Pastors are walking and riding (bicycles) in from all over the bush. The church isn’t big enough, so we meet in a sort of natural amphitheater that has these Stonehenge-like rocks sticking out of the ground. For the first fifteen minutes of our ‘conference’ they just sit and stare at me. When I ask the interpreter (they speak lamba) what’s up, he laughs and tells me that they just can’t believe that this white guy is actually standing in front of them! We spend the days talking about the meaning of 2nd Timothy and practicing sermons. I sleep on the ground with them, eat shima (the Zambian staple made of maize) and play my guitar along with their worship songs. Zambian worship has these beautiful, heartbreaking melodies with 9-part harmony and complex rhythms.
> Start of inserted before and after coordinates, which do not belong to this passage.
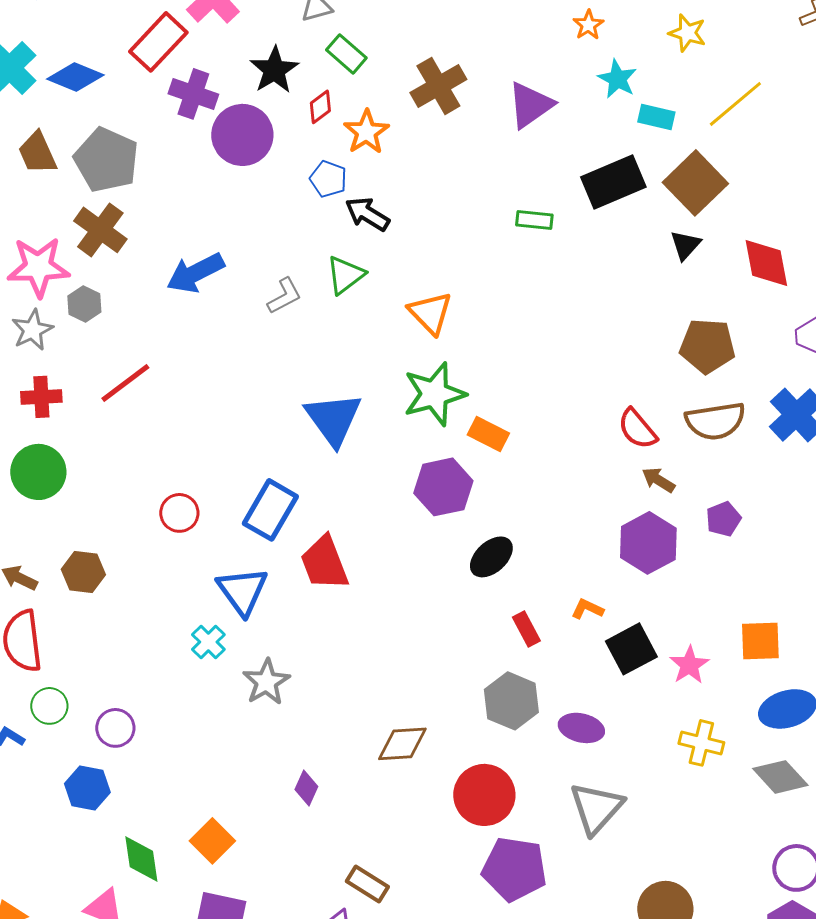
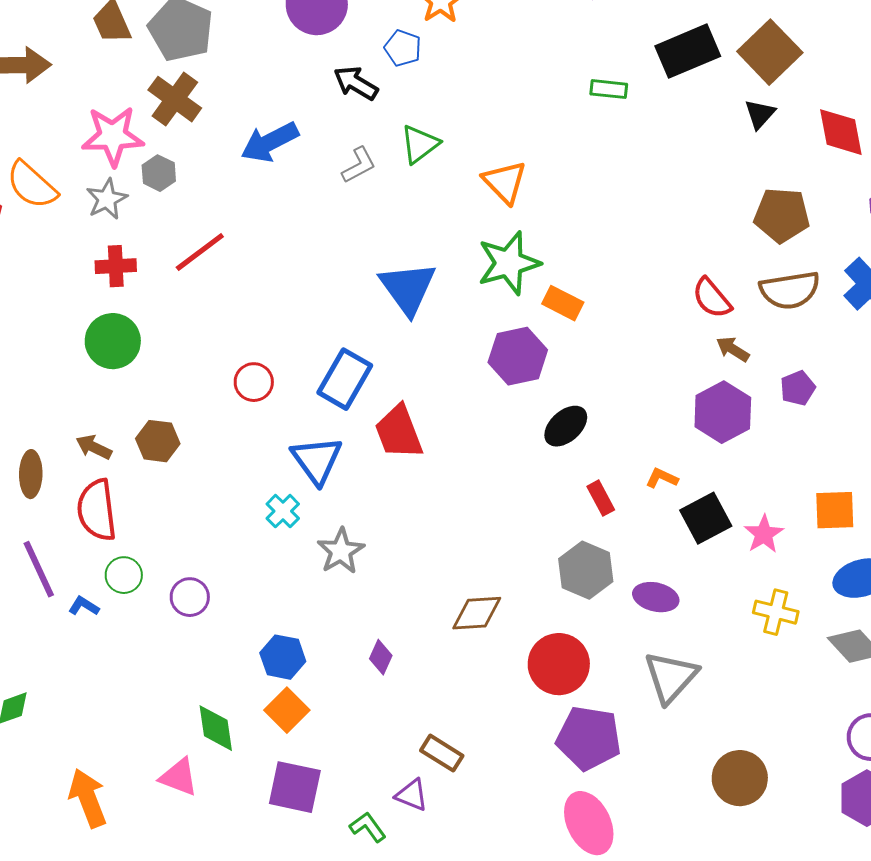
black arrow: (367, 214) -> (356, 83), moved
blue hexagon: (87, 788) -> (283, 657), moved

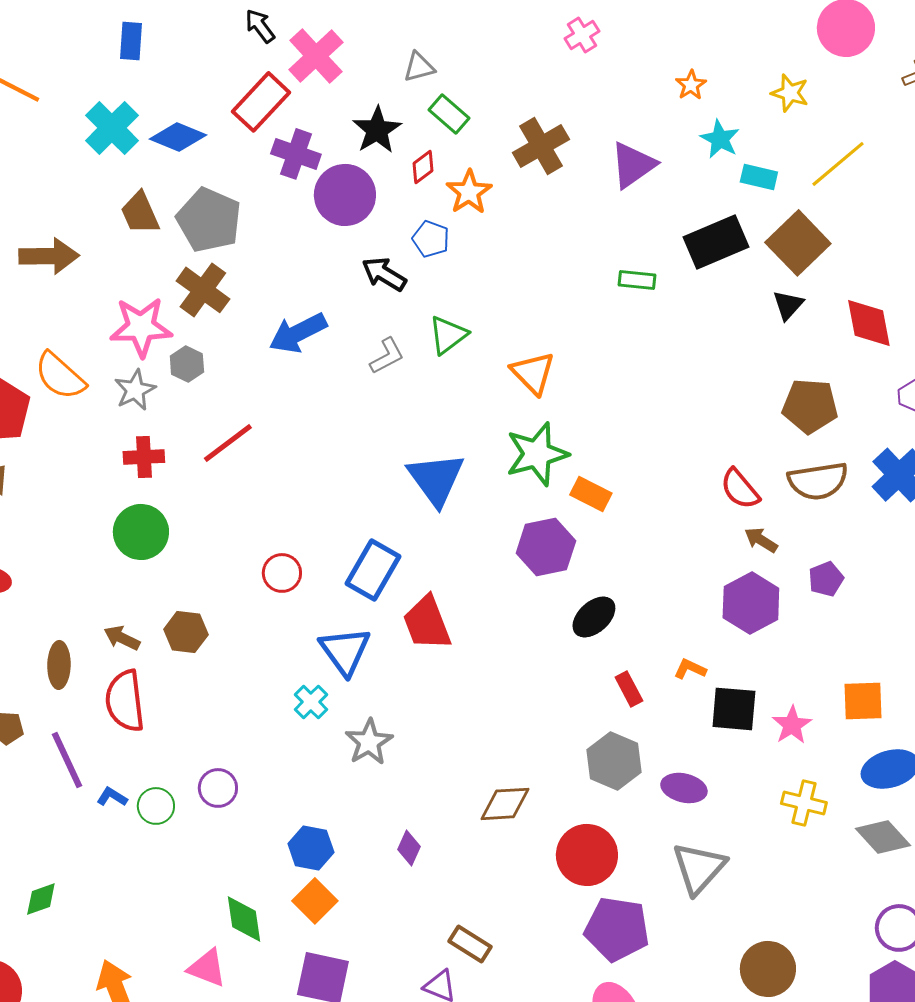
black square: (706, 518) -> (734, 709), turned 33
green circle: (124, 575) -> (156, 806), moved

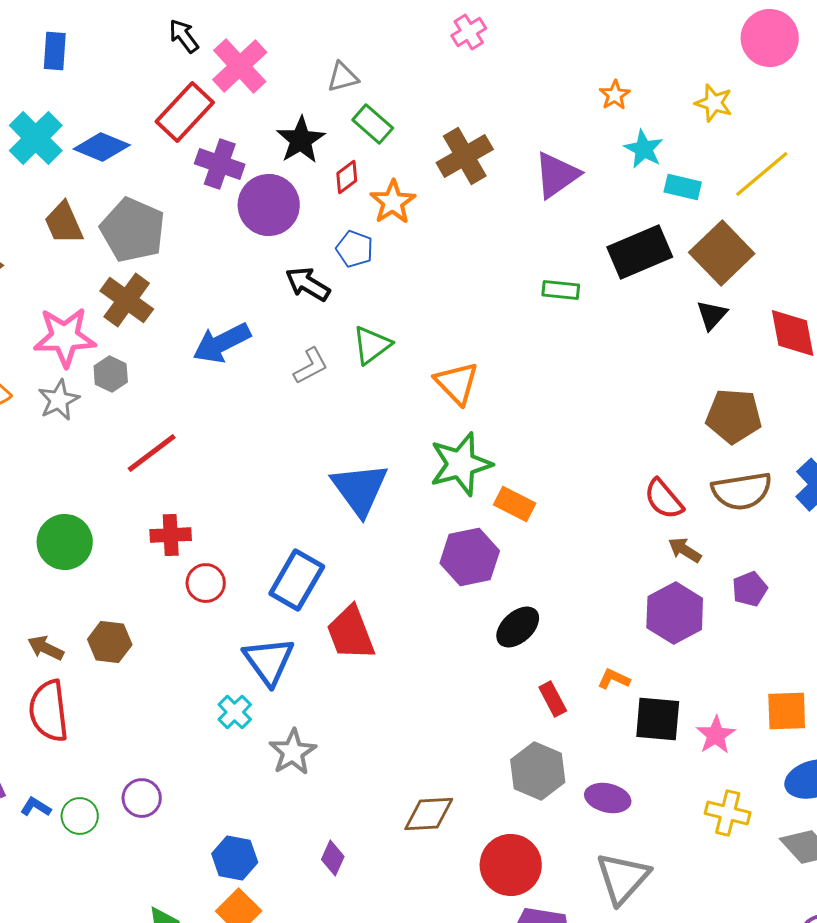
pink cross: (582, 35) -> (469, 32), moved
red cross: (144, 457) -> (171, 535), moved

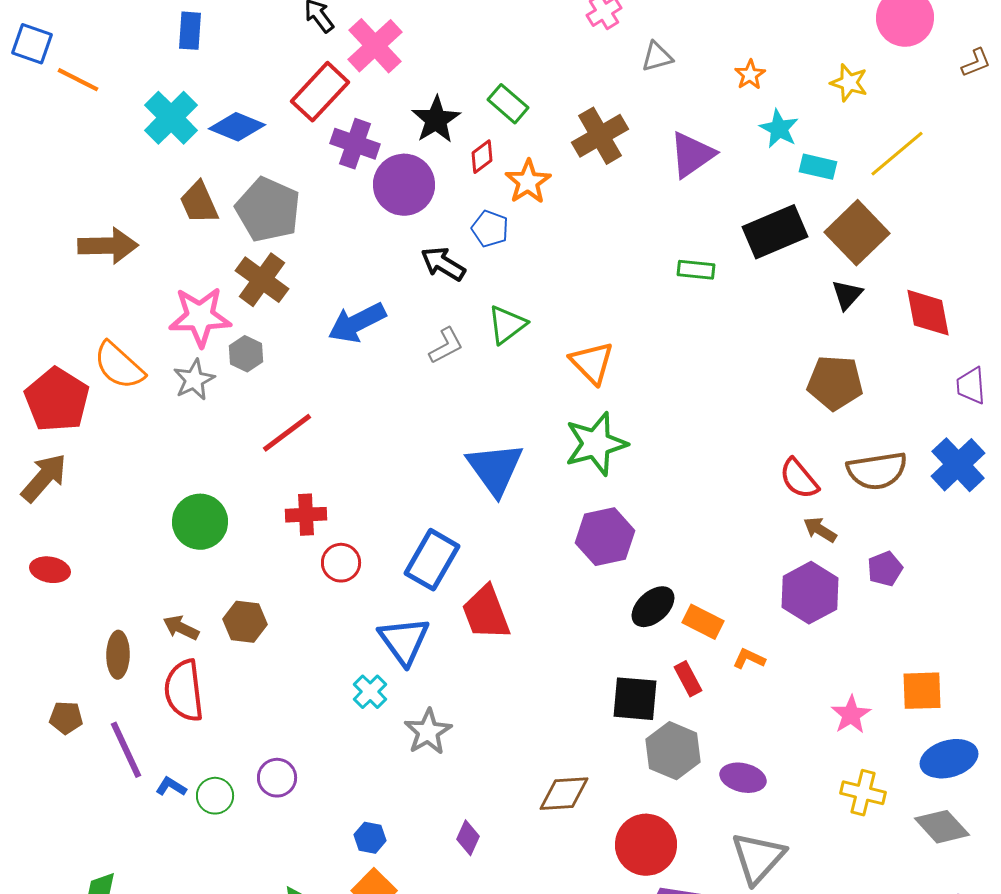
gray triangle: (343, 77) -> (657, 57), moved
brown pentagon: (734, 416) -> (835, 383), moved
orange rectangle: (515, 504) -> (703, 622), moved
black square: (658, 719) -> (635, 699), moved
blue hexagon: (235, 858) -> (370, 838), size x0.7

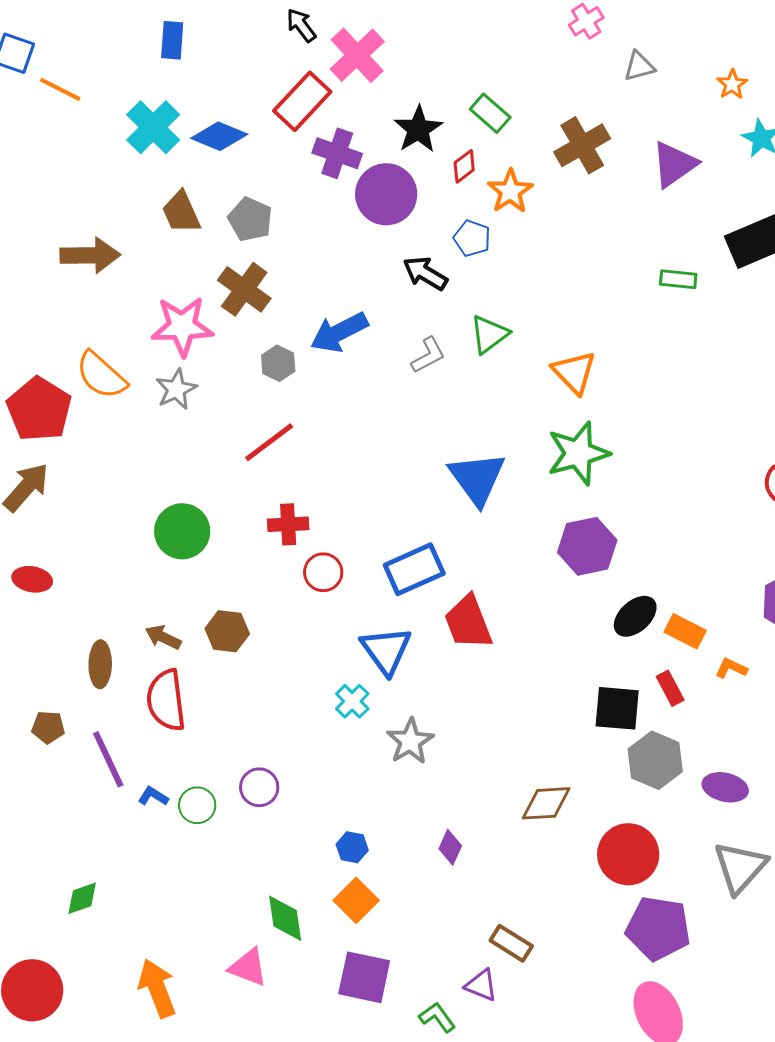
gray pentagon: (268, 210) -> (250, 219), size x0.7
gray hexagon: (246, 354) -> (278, 363), moved
blue rectangle: (432, 560) -> (414, 569), turned 36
In defiance of circumstances, Zambian worship is full of joy and hope. They bless me way more than I could ever bless them.
The progress of these pastors is amazing. Many of them do not have Bibles, so they have to memorize scripture (can you imagine trying to be a pastor without a bible?). In a couple of days, their interpretation skills have improved dramatically, and the practice sermons show it. They tell me this is the first training they’ve ever had, and that white folks come to the cities sometimes, but they’ve never seen a white man come out into the bush and live with them. As I get ready to leave, some have tears in their eyes and say that my presence is evidence that God loves them and has heard their cries. Whoa. But that’s what incarnational ministry does. When we go to a hard place, humble ourselves, and live with the people we want to minister to, it echoes the nature of Jesus who did the same for us. We don’t have to have a master’s degree in theology – we just have to be committed to the truth and in love with our Lord. So stop just sending money, and go bring your mojo! Our mojo is the Spirit of God ministering through us (not someone else but US) with all of our weaknesses and inadequacies. Pick a place, a people and glorify the triune God, who is invisible but powerfully present, by being there.